In a time of political divisiveness, The Hunt more or less aims to be the South Park of social horror. It has no greater ambition to say something overt about the world in its cavalcade of gore and tension. The film would sadly rather stew in the extreme lunacy of the bitter discourse than offer anything insightful to the conversation. The result is a messy satire that has all the intelligence of an edgy teenager with all the broad strokes of an aged codger.
The film aims to make fun of both sides and in order for any of that to work, it must go to extremes as vicious as the gore. Every Democrat is a wealthy wasp that uses causes as cred while every conservative is a paranoid conspiracy rambler of Jews controlling the media and refugees being crisis actors. In this scenario, a collective of the stuffy liberals have kidnapped an assortment of conservatives to hunt for sport. They drug them, fly them out to a field, give them a few weapons and the hunt is on. Violence and twists ensue.
I’ll give the film some credit for toying with perspective. Obviously, we’re following the prey of this picture as the hero, contrary to what conservatives in 2019 were complaining about this film since they have apparently never seen a dystopian battle royale picture before. But who exactly was following is not made clear instantly as we shift to different characters when they die abruptly and surprisingly. Soon, the film settles on Crystal (Betty Gilpin) as our badass prey aiming to take the fight to the predators. A lot of credit goes to Gilpin for making what little of this picture work. She has all the makings of an action hero, able to hold an expression and deliver knock-down, drag-out fights with great gusto.
Sadly, Gilpin must comply with a script that does her no favors. In her first shining moment, she outsmarts a couple trying to deceive her. Her ability to get the jump on her attackers and deliver a shotgun blast to their face is sublime, but it is ruined by her one-liner about cigarette prices. One would think given her mostly mute performance that she’d be the straight man in all this, the one conservative not babbling in social media buzzwords. She’s a different kind of crazy, however, as revealed in the scene where she starts to suspect she can’t trust anyone. She relays a story to her survival comrade about the tortoise and the hare, only it ends with the hare killing the tortoises whole family. Her comrade asks what the point of that story was and who they are meant to represent. Gilpin doesn’t have an answer, merely giving nervous titters and humming, as though her sanity is slowly slipping trying to figure out this whole plot.

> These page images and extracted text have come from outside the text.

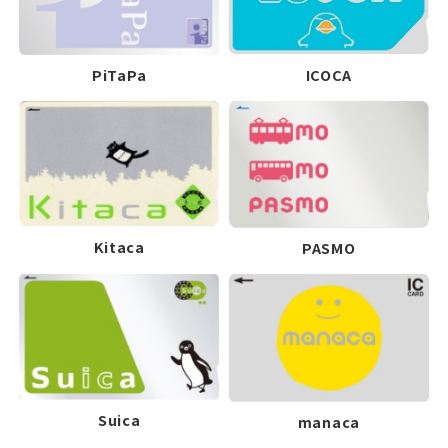
ICOCA
PiTaPa
Kitaca
PASMO
Suica
manaca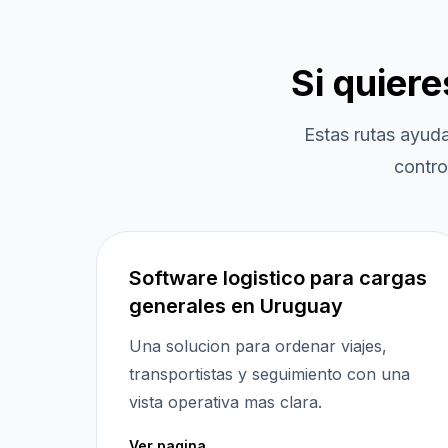
Si quier
Estas rutas ayud
contro
Software logistico para cargas
generales en Uruguay
Una solucion para ordenar viajes,
transportistas y seguimiento con una
vista operativa mas clara.
Ver pagina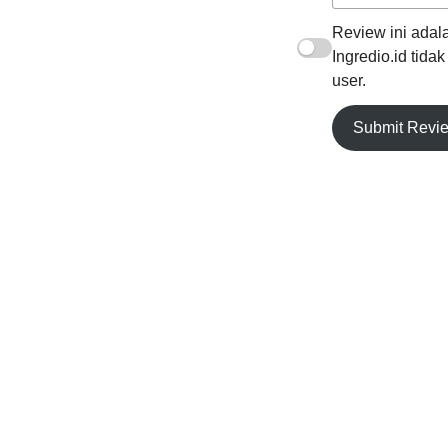
Review ini adala
Ingredio.id tida
user.
Submit Revi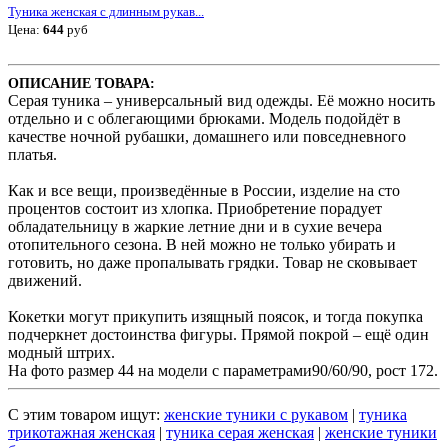
Туника женская с длинным рукав...
Цена:
644
руб
ОПИСАНИЕ ТОВАРА:
Серая туника – универсальный вид одежды. Её можно носить
отдельно и с облегающими брюками. Модель подойдёт в
качестве ночной рубашки, домашнего или повседневного
платья.
Как и все вещи, произведённые в России, изделие на сто
процентов состоит из хлопка. Приобретение порадует
обладательницу в жаркие летние дни и в сухие вечера
отопительного сезона. В ней можно не только убирать и
готовить, но даже пропалывать грядки. Товар не сковывает
движений.
Кокетки могут прикупить изящный поясок, и тогда покупка
подчеркнет достоинства фигуры. Прямой покрой – ещё один
модный штрих.
На фото размер 44 на модели с параметрами90/60/90, рост 172.
С этим товаром ищут:
женские туники с рукавом
|
туника
трикотажная женская
|
туника серая женская
|
женские туники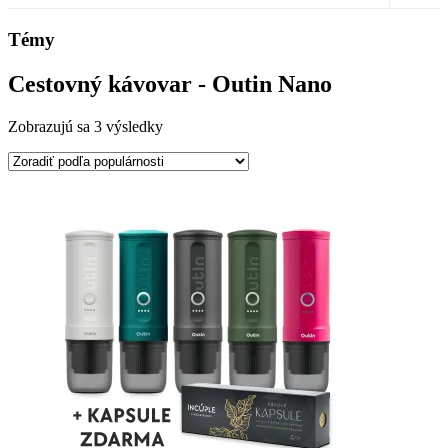
Témy
Cestovný kávovar - Outin Nano
Zoradené
Zobrazujú sa 3 výsledky
podľa
popularity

In a way, you can emphasize with her character because once the great twist is revealed about why they’re hunted, it lacks any punch. It says nothing. Moreover, it doubles down on misreading stories and ups the ante of aimless commentary by kinda-sorta calling out cancel culture. Why must a film be this frustratingly fruitless in its political commentary all for the sake of watching Gilpin and Hilary Swank have a sweet battle of kicks, punches, knives and shattering glass?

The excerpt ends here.